Playlist: The Järvi three

James Jolly
Saturday, December 2, 2017

Six of the finest recordings from the Estonian conducting family

Choosing just two recordings from a catalogue of over 500 redefines the relationship between quarts and pint pots, but I’m going to plump for Neeme Järvi’s Gramophone Award-winning Chandos recording of Prokofiev’s Sixth Symphony – surely the composer’s greatest, of which this magnificent performance leaves you in no doubt. My other recording from him is from his pioneering cycle for BIS of symphonies by his fellow Estonian Eduard Tubin (1905-82). Tubin left 10 completed symphonies and I’m opting for the Tenth from 1973, a single-movement work with a wonderfully fibrous texture and a very satisfying shape and structure. Its mood is sombre and elegiac yet Tubin packs so much in and with a performance as rich (and magnificently recorded) as this, it’ll soon find a special place in your affections.

Paavo is no sloth when it comes to making records and, again, choosing two is quite an ask. I’m opting for a fairly recent recording of Bruckner’s Sixth Symphony, a modern version that shows what a superb conductor Paavo is – his control of the Frankfurt RSO (and he’s a conductor who selects the repertoire for each of his orchestras with immense care) is very impressive and, what’s more, he negotiates the shifts and turns of this strangely elusive work with enormous dexterity.
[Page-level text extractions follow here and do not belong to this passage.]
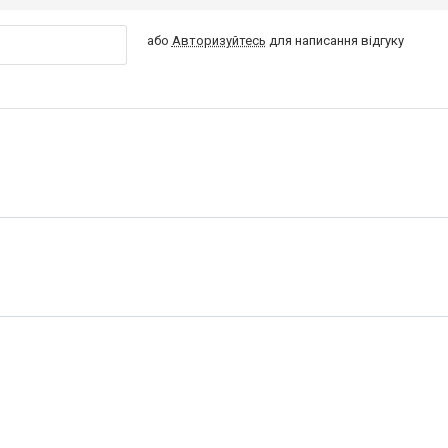
або
Авторизуйтесь
для написання відгуку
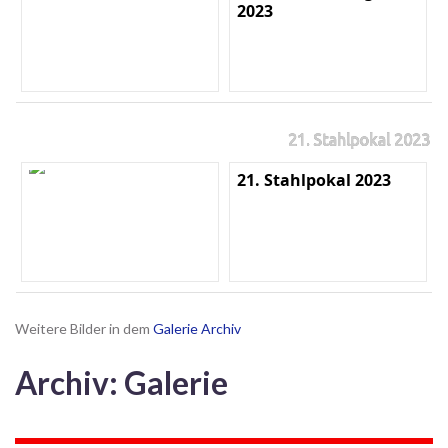
2023
21. Stahlpokal 2023
21. Stahlpokal 2023
Weitere Bilder in dem
Galerie Archiv
Archiv: Galerie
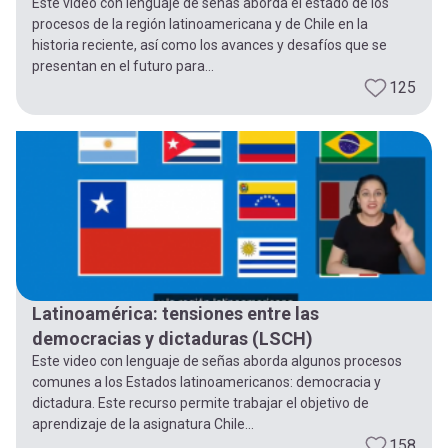
Este video con lenguaje de señas aborda el estado de los
procesos de la región latinoamericana y de Chile en la
historia reciente, así como los avances y desafíos que se
presentan en el futuro para...
125
Latinoamérica: tensiones entre las
democracias y dictaduras (LSCH)
Este video con lenguaje de señas aborda algunos procesos
comunes a los Estados latinoamericanos: democracia y
dictadura. Este recurso permite trabajar el objetivo de
aprendizaje de la asignatura Chile...
158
As Paavo says in the interview on page 14, Estonian music is something he champions wherever and whenever he can, and one composer he has done an enormous service for is Erkki-Sven Tüür. I’m particularly drawn to an ECM recording of the Piano Concerto and Seventh Symphony. As David Fanning said of the symphony: ‘This is another granite-hewn score, which seizes you by the magnificence of its soundmasses, then holds you by the logic of their mutations.’
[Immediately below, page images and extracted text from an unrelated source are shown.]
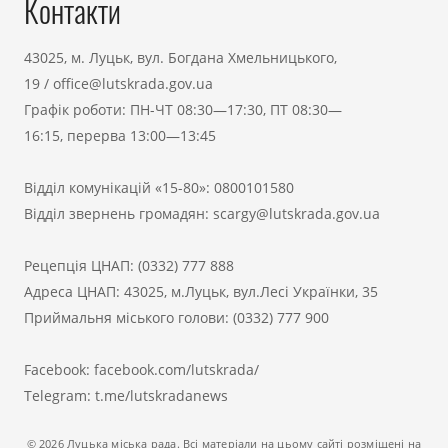
Контакти
43025, м. Луцьк, вул. Богдана Хмельницького,
19
/
office@lutskrada.gov.ua
Графік роботи: ПН-ЧТ 08:30—17:30, ПТ 08:30—
16:15, перерва 13:00—13:45
Відділ комунікацій «15-80»:
0800101580
Відділ звернень громадян:
scargy@lutskrada.gov.ua
Рецепція ЦНАП:
(0332) 777 888
Адреса ЦНАП: 43025, м.Луцьк, вул.Лесі Українки, 35
Приймальня міського голови:
(0332) 777 900
Facebook:
facebook.com/lutskrada/
Telegram:
t.me/lutskradanews
© 2026 Луцька міська рада. Всі матеріали на цьому сайті розміщені на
Kristjan Järvi may lag a bit in the family discography stakes but he’s made some impressive recordings. His Leipzig version of Tchaikovsky’s complete incidental music for the play The Snow Maiden is a total joy and actually gives his father’s Chandos recording a run for its money. Like his brother and father, Kristjan has performed a lot of Arvo Pärt’s music and his Sony Classical collection entitled ‘Cantique’ is very impressive, and a nice introduction to slightly more unusual Pärt fare – linking the powerful, choral Stabat mater and Cantique des degrés with the Third Symphony.